Music lessons went on, at all available intervals, down to the close of his active life. At Sandgate in 1887-88 he was learning from Mr. Roberts. In his lodgings, besides the cottage piano already there, he got a grand piano and a harmonium (the last was afterwards given to a chapel in Coniston), and because he had few chances of hearing music in that retirement, he engaged a young lady professional to play of evenings to himself and the friends who were staying with him.

In his books there are several hard hits at concerts and concert-goers; but just as he wrote against railways and yet, he said, "used them himself, few people more," so he was an energetic concert-goer. On arriving at Paris or any great foreign town his first question was, "What about the opera?" With classical Italian opera he was familiar from his youth up. He loved it, indignant when pestilent modernism hurried the tempo or took liberties with the well-known score. In London he usually had a season ticket for the Crystal Palace concerts--you remember how he abused the Crystal Palace!--and when he was driven away by the "autumn cleaning," a great business in old Mrs. Ruskin's scrupulous housekeeping at Denmark Hill, he would stay at the Queen's Hotel in Norwood, "to be near the Manns concerts."

He has just mentioned Charles Halle in "Ethics of the Dust," but in private letters comes out his real admiration of the great pianist. John Hullah was one of his friends; his copy of Hullah's "Manual" is scribbled with devices for simplifying the teaching of the keyboard. Indeed, being as he was a born teacher, and counting as he did music an essential to education, he even taught--or tried to teach--what he knew of it whenever there was a chance. That class of little country girls at Brantwood had to learn music too; it was in his time of failing strength, and the story is tragi-comic; but in such times the real heart reveals itself through all weaknesses, and it was a very kindly and earnest nature that made him write out neat cards of music-lore reduced to its lowest terms for the cottage lasses whose lives he tried to raise and brighten.

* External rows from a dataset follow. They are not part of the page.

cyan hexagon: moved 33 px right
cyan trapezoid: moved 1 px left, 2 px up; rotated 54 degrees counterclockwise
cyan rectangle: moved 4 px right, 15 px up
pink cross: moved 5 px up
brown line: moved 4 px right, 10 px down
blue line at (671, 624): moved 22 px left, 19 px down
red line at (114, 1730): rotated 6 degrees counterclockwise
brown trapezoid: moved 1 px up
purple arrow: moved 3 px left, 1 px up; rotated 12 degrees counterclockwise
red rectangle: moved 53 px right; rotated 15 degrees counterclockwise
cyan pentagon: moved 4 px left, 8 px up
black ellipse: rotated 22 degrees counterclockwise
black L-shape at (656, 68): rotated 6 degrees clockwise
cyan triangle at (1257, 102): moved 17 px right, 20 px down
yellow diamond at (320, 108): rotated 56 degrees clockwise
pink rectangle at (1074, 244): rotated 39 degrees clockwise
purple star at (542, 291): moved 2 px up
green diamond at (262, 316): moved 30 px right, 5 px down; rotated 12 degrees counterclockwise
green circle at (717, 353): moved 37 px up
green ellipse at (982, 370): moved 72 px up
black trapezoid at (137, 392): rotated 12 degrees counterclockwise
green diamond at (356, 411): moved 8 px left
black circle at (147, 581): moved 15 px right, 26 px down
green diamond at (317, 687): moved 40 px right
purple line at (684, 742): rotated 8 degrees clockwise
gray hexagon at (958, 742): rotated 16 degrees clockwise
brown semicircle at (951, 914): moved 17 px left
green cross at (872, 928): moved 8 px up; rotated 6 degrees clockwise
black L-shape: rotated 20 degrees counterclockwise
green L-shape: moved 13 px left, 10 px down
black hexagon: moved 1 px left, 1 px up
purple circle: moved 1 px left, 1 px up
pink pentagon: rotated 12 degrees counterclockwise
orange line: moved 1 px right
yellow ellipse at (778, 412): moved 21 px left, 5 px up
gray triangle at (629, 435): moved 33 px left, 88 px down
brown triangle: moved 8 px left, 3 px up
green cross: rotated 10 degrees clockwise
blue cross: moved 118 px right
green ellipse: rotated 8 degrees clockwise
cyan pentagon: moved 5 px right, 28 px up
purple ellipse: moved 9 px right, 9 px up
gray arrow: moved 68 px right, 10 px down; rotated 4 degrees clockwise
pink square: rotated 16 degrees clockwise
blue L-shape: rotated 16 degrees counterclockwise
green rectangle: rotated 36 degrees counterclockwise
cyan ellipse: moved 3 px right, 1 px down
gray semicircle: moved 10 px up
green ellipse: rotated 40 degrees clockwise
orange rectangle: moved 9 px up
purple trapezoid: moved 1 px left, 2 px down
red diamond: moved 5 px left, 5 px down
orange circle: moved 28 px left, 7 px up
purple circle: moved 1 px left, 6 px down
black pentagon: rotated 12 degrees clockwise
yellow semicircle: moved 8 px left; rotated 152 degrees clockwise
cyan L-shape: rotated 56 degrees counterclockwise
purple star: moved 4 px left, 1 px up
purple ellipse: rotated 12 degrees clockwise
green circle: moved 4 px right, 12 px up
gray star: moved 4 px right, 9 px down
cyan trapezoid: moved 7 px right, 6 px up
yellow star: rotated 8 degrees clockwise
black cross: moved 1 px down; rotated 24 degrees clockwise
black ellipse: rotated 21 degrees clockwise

It was only on evenings of actual illness or serious trouble that he passed the time without music, and he generally managed to have somebody in the house who could play and sing. One of his admirations was "Claribel" (Mrs. Barnard), whom he met at Jean Ingelow's; she sang her own songs to his great delight. Later, among many, there were the Misses Bateman and Miss Wakefield; in "Joanna's Care" he has told his readers about the charm of Mrs. Severn's singing. And it was not only comic songs and nigger ballads that he would listen to; he liked fun, as his readers ought to know by now, and a good funny song, if the tune was sound, made him clap his hands in a quaint gesture and laugh all over--the more that there was much sadness in his thoughts. I remember Sir Edward Burne-Jones's account of a visit to the Christy Minstrels; how the Professor dragged him there, to a front seat, and those burnt-corked people anticked and shouted, and Burne-Jones wanted to go, and Ruskin wouldn't, but sat laughing through the whole performance as if he loved it. An afternoon, to him, of oblivion to the cares of life; an odd experience; but he would not call it music. "Now let us have something different," he used to say when he had laughed enough.

The old songs were his delight, old English and French and Scotch. German songs, German music, and everything German, except Duerer and Holbein, he could not abide; German love-songs especially, "songs of seduction," he called them. He would just endure a bit of Swiss carolling, with its breezy reminder of the Alps; but the unlucky individual who tried him with Fesca has cause to remember the event. Haydn and Mozart he classed with the Italians, and Handel with the good old standards; but Mendelssohn was not to be named. Worst of all he misliked execution without feeling: the brilliant young lady pianist had no welcome from Ruskin. Gaiety, or else tenderness, appealed; even among the old songs there were those he cast out of the programme. Of "Charmante Gabrielle" he said once, "it might do when a king sang it."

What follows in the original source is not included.